IRS Section 168(k) was created to help small business owners afford capital equipment. The tax code helps by allowing a depreciation deduction for the year the equipment was placed into the business, and provides a 100% depreciation bonus. This covers equipment purchased after Sept. 27, 2017. In addition, there are a few requirements that should be met prior to qualifying for the tax code. These criteria are listed below.
- Which equipment is covered? There are specific requirements that need to be satisfied in order to qualify for the tax code. For example, the recovery period of the property cannot exceed 20 years. Additionally the equipment has to be new to the owner, and if purchasing a used product, it cannot be obtained from a related party.
- Does the equipment need to be new? As mentioned before, the equipment can still qualify even if it is not brand new. This means that as long as the equipment is new to the user, then there is still the opportunity to qualify under the tax code.
- What period does the tax code cover? The tax code covers qualifying equipment purchased after Sept. 27, 2017.
How does Section 168(k) Benefit Independent Pharmacy Owners?
Section 168(k) is different than IRS Section 179. Ollin Sykes, CPA, president of Sykes & Company, explains.
"Obviously, most folks want to take advantage, of the various depreciation and write-off methods that they have available to them," Sykes says. "If you're profitable and you use Section 179 depreciation, you can write off up to 100% of the cost of the equipment.
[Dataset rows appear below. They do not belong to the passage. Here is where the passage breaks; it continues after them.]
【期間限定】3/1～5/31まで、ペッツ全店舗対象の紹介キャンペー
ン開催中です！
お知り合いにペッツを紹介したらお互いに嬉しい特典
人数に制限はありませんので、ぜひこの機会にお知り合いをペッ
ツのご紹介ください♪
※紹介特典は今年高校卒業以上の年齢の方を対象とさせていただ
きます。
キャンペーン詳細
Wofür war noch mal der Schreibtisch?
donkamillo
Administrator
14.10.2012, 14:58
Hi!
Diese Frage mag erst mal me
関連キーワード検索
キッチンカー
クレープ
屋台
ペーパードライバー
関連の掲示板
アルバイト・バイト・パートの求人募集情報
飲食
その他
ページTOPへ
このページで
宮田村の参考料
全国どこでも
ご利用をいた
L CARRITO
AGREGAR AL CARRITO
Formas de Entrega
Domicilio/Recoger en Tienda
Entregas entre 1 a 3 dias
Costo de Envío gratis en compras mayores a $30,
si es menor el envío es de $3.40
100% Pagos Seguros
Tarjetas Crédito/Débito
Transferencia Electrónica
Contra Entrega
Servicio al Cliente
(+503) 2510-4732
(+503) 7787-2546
That is, if you're profitable."
"If you're not profitable, you might consider using the Section 168(k), which also allows for very accelerated depreciation," Sykes explains. "You need to talk with your tax advisor about what might be in your best interest with respect to what's the better method."
If you believe that Section 168(k) can help your pharmacy receive a depreciation deduction, it is important to discuss if you qualify with your accountant. A CPA can help you determine if the equipment you are considering qualifies for a tax deduction.
With a reduced tax load, the money saved from the depreciation deduction can be used towards paying off automation, growing your patient base, or adding profitable services with recouped staff hours. With the addition of automation such as the RapidPakRx or the RxSafe, pharmacists will experience additional benefits such as increased efficiency and accuracy, as well as peace of mind. No matter which tax code you use, Section 168(k) and Section 179 can help your pharmacy grow by providing tax relief when purchasing or leasing equipment, making automation affordable.